# Hank Pole Blue Road Bucks. 2012 Bear Hunting.



## wishiwashuntin

We are 25 days from the opener. Getting real excited and looking forward to meeting who is going from this site. I will be there with my nephew and my cousin. My dad is also going to sit with my nephew. We will be staying in curtis on the 8th then heading over early on the 9th.


----------



## notmuchtime

I'm hunting alone but my buddy is tagging along to film it. Busted a trail to the site last w/e. It's amazing how fast the woods fill in in 8 years
It's so dry up there, the "fire" ants are EVERYWHERE and aggressive. Good luck to all.


----------



## stevebrandle

I'll be hunting the second Bergland hunt and plan to be around Hank's for the opener. Second time with him for me.


----------



## spice64

I will be up with Hank with 2 of My buddies (Ken and Paul) 1st week I,m Stoked.


----------



## Skibum

My son and I aare making our first bear hunt with Hank. We will miss the first couple of days because my son has school commitments so hopefully you guys save one or two for us.


----------



## GrizzlyHunter

Skibum said:


> My son and I aare making our first bear hunt with Hank. We will miss the first couple of days because my son has school commitments so hopefully you guys save one or two for us.


Hey Skibum,

Me and my buddy will be there for only the first three days, then we gotta head home. We'll try and leave you one or two, maybe. :lol:

I'm looking forward to meeting all of the MI-Sportsman people, and of course Hank and his family.

FYI, I'll be bring my monster quad, and some fishin' gear, for a side trip or two when we're not hunting. I know a river that might have a fish in it with my name on it.  Bringin' the AR's to. :yikes:

See ya all there!


----------



## slammer

I'll be there opening week.
Second time with Hank and getting antsy.
_Posted via Mobile Device_


----------



## GrizzlyHunter

Wow! Looks like there's gonna' be a pile of us there.

Sounds like a party!!!


----------



## JSHEMBARGER

I'll be there the first week also with my son


----------



## KalamazooKid

stevebrandle said:


> I'll be hunting the second Bergland hunt and plan to be around Hank's for the opener. Second time with him for me.
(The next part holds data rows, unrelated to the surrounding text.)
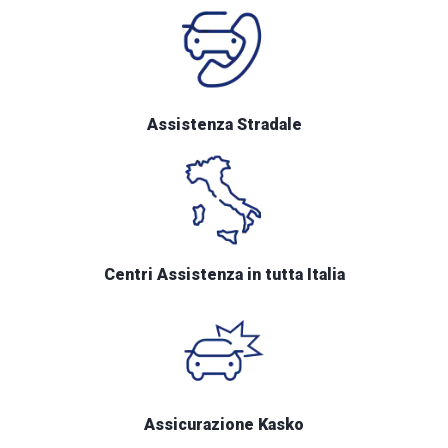
Assistenza Stradale
Centri Assistenza in tutta Italia
Assicurazione Kasko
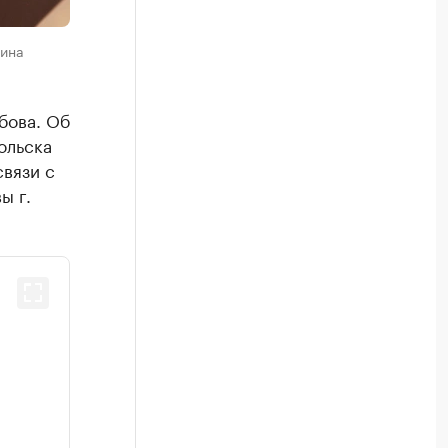
рина
бова. Об
ольска
вязи с
ы г.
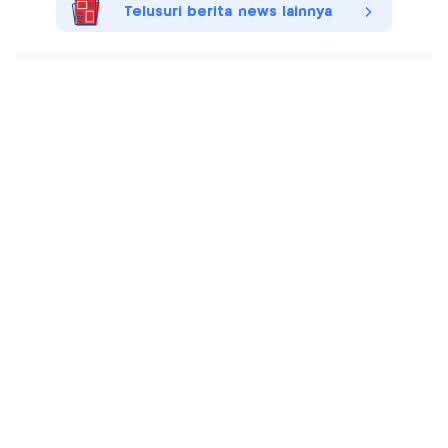
Telusuri berita news lainnya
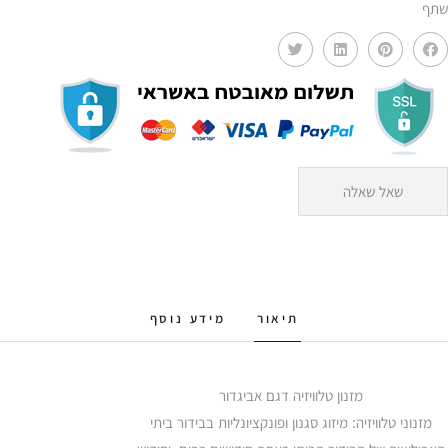
שתף
שאל שאלה
תיאור
מידע נוסף
מזנון טלוויזיה דגם אביגדור
מזנוני טלוויזיה: מיזוג סגנון ופונקציונליות בבידור ביתי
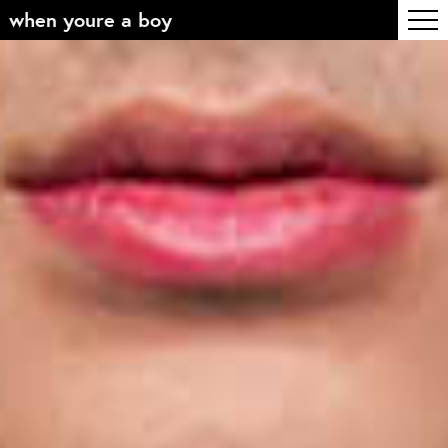
when youre a boy
Inhoudsopgave
Front page
Colophon
Contact
Informatie
Over de opleiding
Doelstelling
De studie
Docententeam
Toelating
Alumni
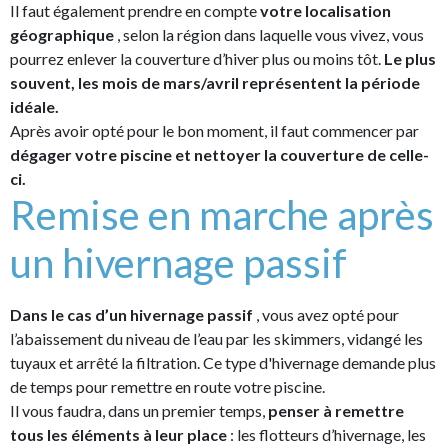
Il faut également prendre en compte
votre localisation
géographique
, selon la région dans laquelle vous vivez, vous
pourrez enlever la couverture d’hiver plus ou moins tôt.
Le plus
souvent, les mois de mars/avril représentent la période
idéale.
Après avoir opté pour le bon moment, il faut commencer par
dégager votre piscine et nettoyer la couverture de celle-
ci.
Remise en marche après
un hivernage passif
Dans le cas d’un hivernage passif
, vous avez opté pour
l’abaissement du niveau de l’eau par les skimmers, vidangé les
tuyaux et arrêté la filtration. Ce type d'hivernage demande plus
de temps pour remettre en route votre piscine.
Il vous faudra, dans un premier temps,
penser à remettre
tous les éléments à leur place
: les flotteurs d’hivernage, les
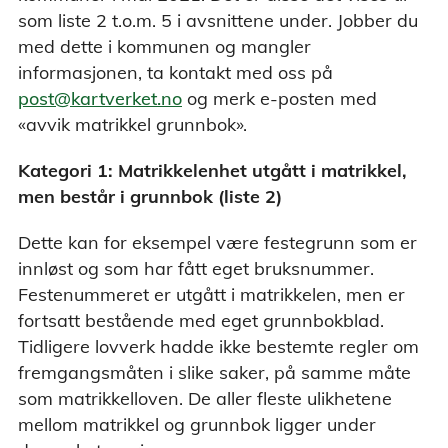
som liste 2 t.o.m. 5 i avsnittene under. Jobber du
med dette i kommunen og mangler
informasjonen, ta kontakt med oss på
post@kartverket.no
og merk e-posten med
«avvik matrikkel grunnbok».
Kategori 1: Matrikkelenhet utgått i matrikkel,
men består i grunnbok (liste 2)
Dette kan for eksempel være festegrunn som er
innløst og som har fått eget bruksnummer.
Festenummeret er utgått i matrikkelen, men er
fortsatt bestående med eget grunnbokblad.
Tidligere lovverk hadde ikke bestemte regler om
fremgangsmåten i slike saker, på samme måte
som matrikkelloven. De aller fleste ulikhetene
mellom matrikkel og grunnbok ligger under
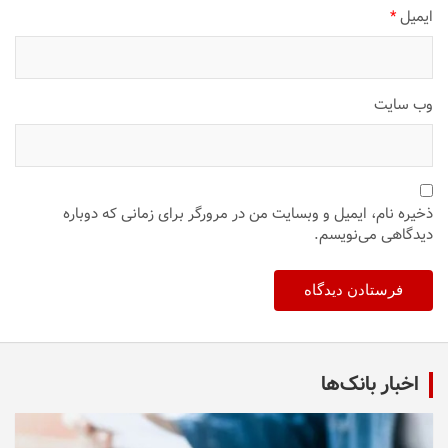
ایمیل
*
وب‌ سایت
ذخیره نام، ایمیل و وبسایت من در مرورگر برای زمانی که دوباره
دیدگاهی می‌نویسم.
اخبار بانک‌ها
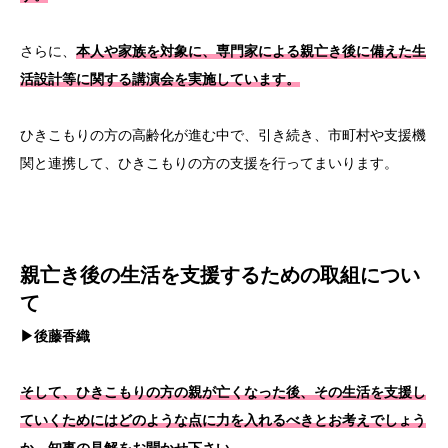
さらに、
本人や家族を対象に、専門家による親亡き後に備えた生
活設計等に関する講演会を実施しています。
ひきこもりの方の高齢化が進む中で、引き続き、市町村や支援機
関と連携して、ひきこもりの方の支援を行ってまいります。
親亡き後の生活を支援するための取組につい
て
▶後藤香織
そして、ひきこもりの方の親が亡くなった後、その生活を支援し
ていくためにはどのような点に力を入れるべきとお考えでしょう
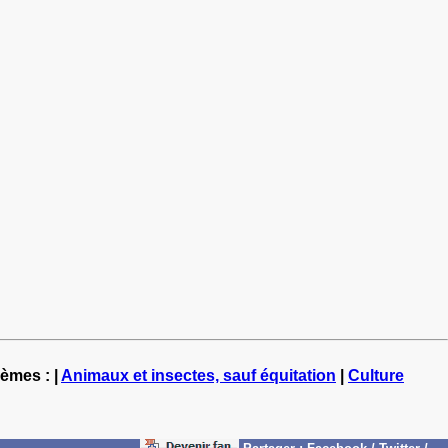
hèmes : |
Animaux et insectes, sauf équitation
|
Culture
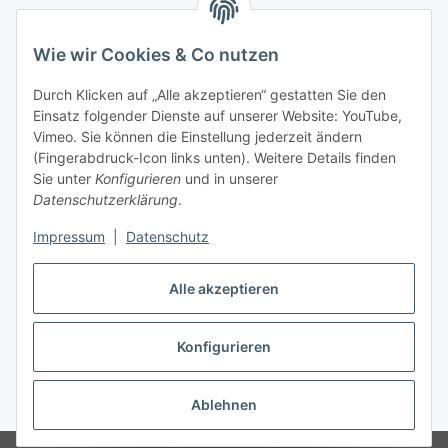
Gesetzliche Informationen
Wie wir Cookies & Co nutzen
Zahlungsinformationen
Durch Klicken auf „Alle akzeptieren“ gestatten Sie den
Einsatz folgender Dienste auf unserer Website: YouTube,
Vimeo. Sie können die Einstellung jederzeit ändern
(Fingerabdruck-Icon links unten). Weitere Details finden
Sie unter
Konfigurieren
und in unserer
Datenschutzerklärung
.
Versandinformationen
Impressum
|
Datenschutz
Alle akzeptieren
Konfigurieren
Vertrag widerrufen
Ablehnen
* Alle Preise inkl. gesetzlicher USt., zzgl.
Versand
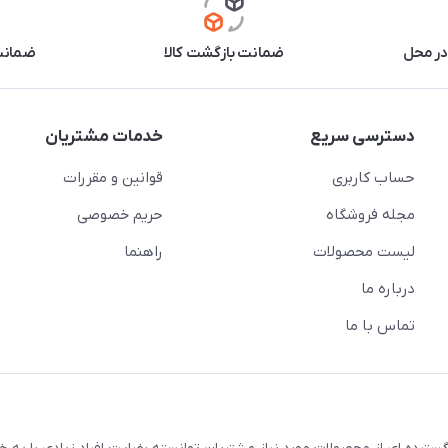
در محل
ضمانت بازگشت کالا
ضمانت 
دسترسی سریع
خدمات مشتریان
حساب کاربری
قوانین و مقررات
مجله فروشگاه
حریم خصوصی
لیست محصولات
راهنما
درباره ما
تماس با ما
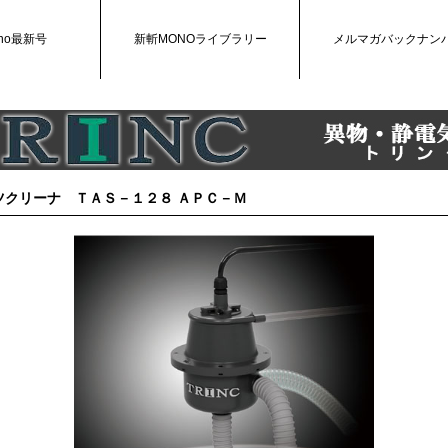
no最新号
新斬MONOライブラリー
メルマガバックナン
ツクリーナ ＴＡＳ－１２８ ＡＰＣ－Ｍ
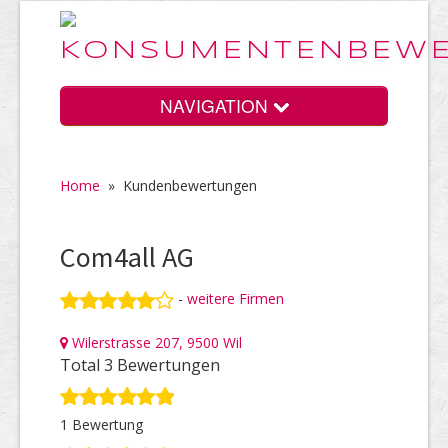
NAVIGATION
Home
»
Kundenbewertungen
Home
Com4all AG
Vorteile
-
weitere Firmen
Wilerstrasse 207, 9500 Wil
Preise
Total 3 Bewertungen
1 Bewertung
HELP Awards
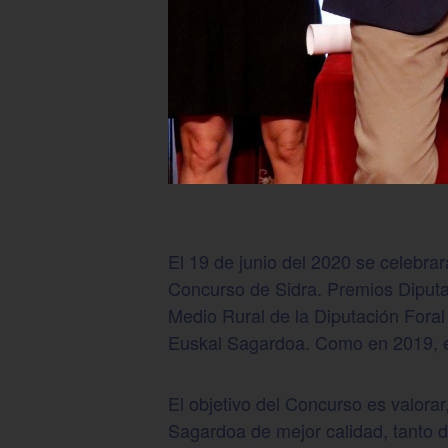
El 19 de junio del 2020 se celebra
Concurso de Sidra. Premios Diputa
Medio Rural de la Diputación Fora
Euskal Sagardoa. Como en 2019, es
El objetivo del Concurso es valora
Sagardoa de mejor calidad, tanto d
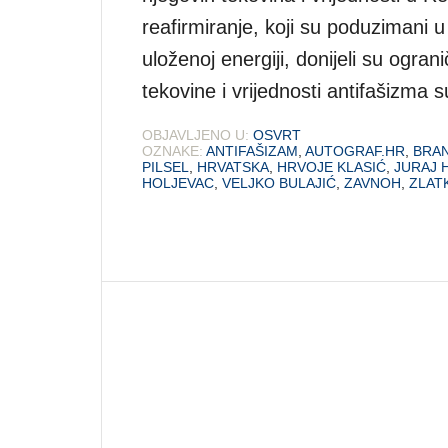
reafirmiranje, koji su poduzimani 
uloženoj energiji, donijeli su ogra
tekovine i vrijednosti antifašizma 
OBJAVLJENO U:
OSVRT
OZNAKE:
ANTIFAŠIZAM
,
AUTOGRAF.HR
,
BRA
PILSEL
,
HRVATSKA
,
HRVOJE KLASIĆ
,
JURAJ 
HOLJEVAC
,
VELJKO BULAJIĆ
,
ZAVNOH
,
ZLAT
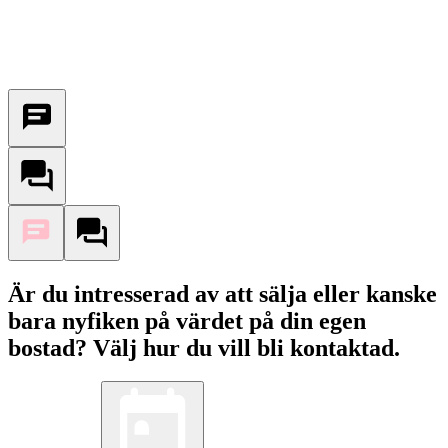
Är du intresserad av att sälja eller kanske
bara nyfiken på värdet på din egen
bostad? Välj hur du vill bli kontaktad.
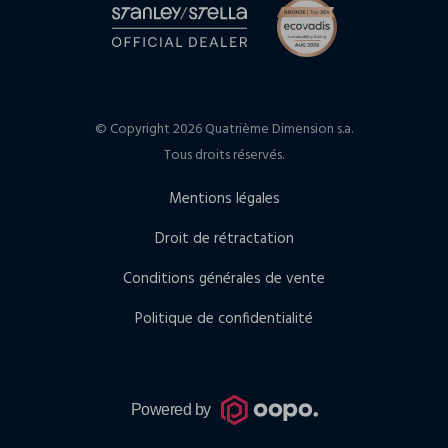
© Copyright 2026 Quatrième Dimension s.a.
Tous droits réservés.
Mentions légales
Droit de rétractation
Conditions générales de vente
Politique de confidentialité
Powered by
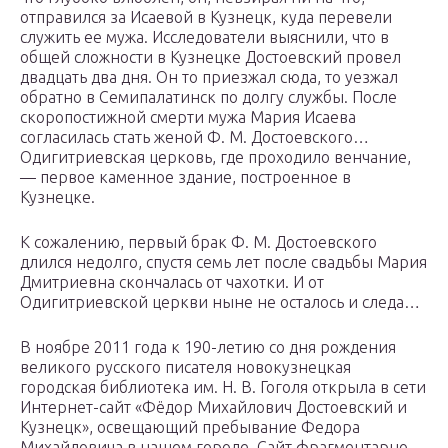
отправился за Исаевой в Кузнецк, куда перевели
служить ее мужа. Исследователи выяснили, что в
общей сложности в Кузнецке Достоевский провел
двадцать два дня. Он то приезжал сюда, то уезжал
обратно в Семипалатинск по долгу службы. После
скоропостижной смерти мужа Мария Исаева
согласилась стать женой Ф. М. Достоевского…
Одигитриевская церковь, где проходило венчание,
— первое каменное здание, построенное в
Кузнецке.
К сожалению, первый брак Ф. М. Достоевского
длился недолго, спустя семь лет после свадьбы Мария
Дмитриевна скончалась от чахотки. И от
Одигитриевской церкви ныне не осталось и следа…
В ноябре 2011 года к 190-летию со дня рождения
великого русского писателя новокузнецкая
городская библиотека им. Н. В. Гоголя открыла в сети
Интернет-сайт «Фёдор Михайлович Достоевский и
Кузнецк», освещающий пребывание Федора
Михайловича в нашем городе. Сайт фрагментарно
Someone bring Steve some Wild Turkey to sip so he doesn't get all wigged out over this election coming up.


----------



## stevebrandle

KalamazooKid said:


> Someone bring Steve some Wild Turkey to sip so he doesn't get all wigged out over this election coming up.


You're that person. I never had any until I spent some time with you.


----------



## KalamazooKid

stevebrandle said:


> You're that person. I never had any until I spent some time with you.


Ahhh, good times. I'm hoping to be up next year with my daughter!&#128522;


----------



## stevebrandle

KalamazooKid said:


> Ahhh, good times. I'm hoping to be up next year with my daughter!&#55357;&#56842;


Wishing you luck of the draw on that one. I just spoke to Hank on the phone and he said the baits are getting hit well. The lack of berrys and natural foods have them coming to the baits right away. I'm going up for the opener to help him out even though I have a second season kill tag. Will be in camp for a couple of weeks. If I can take a bear this time it will be my third bear in three different units. Getting excited to get up there.


----------



## wishiwashuntin

Look forward to meeting everyone. Nephew is getting real excited, so am I.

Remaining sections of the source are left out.